[Stored dataset items]
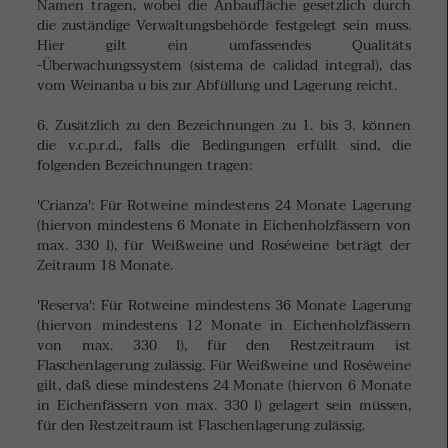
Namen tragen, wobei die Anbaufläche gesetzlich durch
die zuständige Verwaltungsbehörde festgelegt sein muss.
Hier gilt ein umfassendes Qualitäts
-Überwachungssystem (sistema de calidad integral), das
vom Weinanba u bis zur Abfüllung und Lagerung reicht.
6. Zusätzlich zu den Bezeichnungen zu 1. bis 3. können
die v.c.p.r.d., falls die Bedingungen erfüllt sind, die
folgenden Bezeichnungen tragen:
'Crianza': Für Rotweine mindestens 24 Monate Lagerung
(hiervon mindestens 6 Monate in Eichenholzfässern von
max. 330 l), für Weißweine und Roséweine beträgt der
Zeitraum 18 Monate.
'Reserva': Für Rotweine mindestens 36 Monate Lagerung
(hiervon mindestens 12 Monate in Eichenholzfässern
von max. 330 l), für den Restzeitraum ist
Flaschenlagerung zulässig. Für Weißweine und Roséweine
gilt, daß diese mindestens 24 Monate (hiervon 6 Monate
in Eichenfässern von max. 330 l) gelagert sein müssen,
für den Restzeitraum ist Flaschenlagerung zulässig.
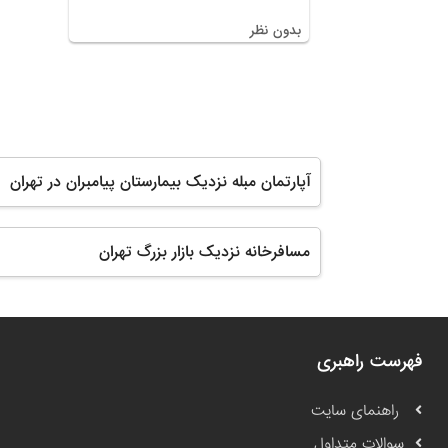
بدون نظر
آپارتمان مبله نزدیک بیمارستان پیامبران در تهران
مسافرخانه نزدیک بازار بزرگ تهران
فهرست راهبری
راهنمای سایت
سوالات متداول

Task objective
The records are to be returned verbatim. Skip any picture they contain.

Answer box
Namen tragen, wobei die Anbaufläche gesetzlich durch
die zuständige Verwaltungsbehörde festgelegt sein muss.
Hier gilt ein umfassendes Qualitäts
-Überwachungssystem (sistema de calidad integral), das
vom Weinanba u bis zur Abfüllung und Lagerung reicht.
6. Zusätzlich zu den Bezeichnungen zu 1. bis 3. können
die v.c.p.r.d., falls die Bedingungen erfüllt sind, die
folgenden Bezeichnungen tragen:
'Crianza': Für Rotweine mindestens 24 Monate Lagerung
(hiervon mindestens 6 Monate in Eichenholzfässern von
max. 330 l), für Weißweine und Roséweine beträgt der
Zeitraum 18 Monate.
'Reserva': Für Rotweine mindestens 36 Monate Lagerung
(hiervon mindestens 12 Monate in Eichenholzfässern
von max. 330 l), für den Restzeitraum ist
Flaschenlagerung zulässig. Für Weißweine und Roséweine
gilt, daß diese mindestens 24 Monate (hiervon 6 Monate
in Eichenfässern von max. 330 l) gelagert sein müssen,
für den Restzeitraum ist Flaschenlagerung zulässig.
بدون نظر
آپارتمان مبله نزدیک بیمارستان پیامبران در تهران
مسافرخانه نزدیک بازار بزرگ تهران
فهرست راهبری
راهنمای سایت
سوالات متداول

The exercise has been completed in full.